Lung Transplantation



Lung Transplantation


Michael J. Weyant

G. Alec Patterson



Indications/Contraindications

Lung transplantation is an accepted therapeutic modality for patients with nonmalignant end-stage lung disease. Currently the most common indications for lung transplantation include:



  • Pulmonary fibrosis


  • Cystic fibrosis


  • Chronic obstructive pulmonary disease (COPD)


  • Primary pulmonary hypertension

Specific guidelines for acceptability for transplant according to disease type are as follows:


Chronic Obstructive Pulmonary Disease

BODE* index >5

FEV1 <20% of predicted

Diffusion capacity <20% of predicted

Pulmonary hypertension or cor pulmonale despite oxygen therapy

Hypercapnia, PaCO2 >50 mm Hg


Interstitial Lung Disease

Usual interstitial pneumonia (UIP) or nonspecific interstitial pneumonia (NSIP)

FVC <60% of predicted

Diffusion capacity <39% of predicted (UIP) or <35% of predicted (NSIP)
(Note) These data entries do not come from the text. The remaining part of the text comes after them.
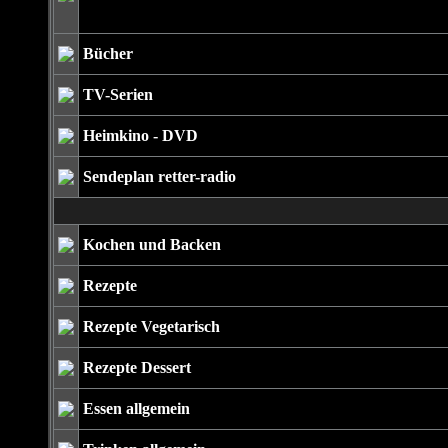
Bücher
TV-Serien
Heimkino - DVD
Sendeplan retter-radio
Kochen und Backen
Rezepte
Rezepte Vegetarisch
Rezepte Dessert
Essen allgemein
Drop in FVC by ≥10% or diffusion capacity by ≥15% over a 6-month period

Drop in SaO2 on pulse oximetry by <88% on 6-minute walk test

Secondary pulmonary hypertension


Cystic Fibrosis

FEV1 <30% of predicted

PaO2 <55 mm Hg


PaCO2 >50 mm Hg

Exacerbations requiring intensive care unit stays

Increasing frequency of pulmonary exacerbations requiring antibiotic therapy

Recurrent and/or refractory pneumothorax

Recurrent hemoptysis not controlled by bronchial artery embolization

Pulmonary hypertension

Progressive weight loss, body mass index (BMI) <18 kg/m2


Primary Pulmonary Hypertension

Low or declining 6-minute walk test at <380 ft

Maximum oxygen intake <10.4 mL/min/kg

World Health Organization functional stage III or IV on maximal medical therapy

Cardiac index <2 L/min/m2

Right atrial pressure >15 mm Hg

Failure of intravenous epoprostenol therapy or equivalent


Contraindications


Absolute



  • Malignancy in the last 2 years except for cutaneous squamous and basal cell tumors, 5-year disease-free interval is prudent


  • Dysfunction of another major organ system (heart, liver, or kidney) that is not amenable to treatment


  • Noncurable extrapulmonary infection (active viral hepatitis B, hepatitis C, human immunodeficiency virus)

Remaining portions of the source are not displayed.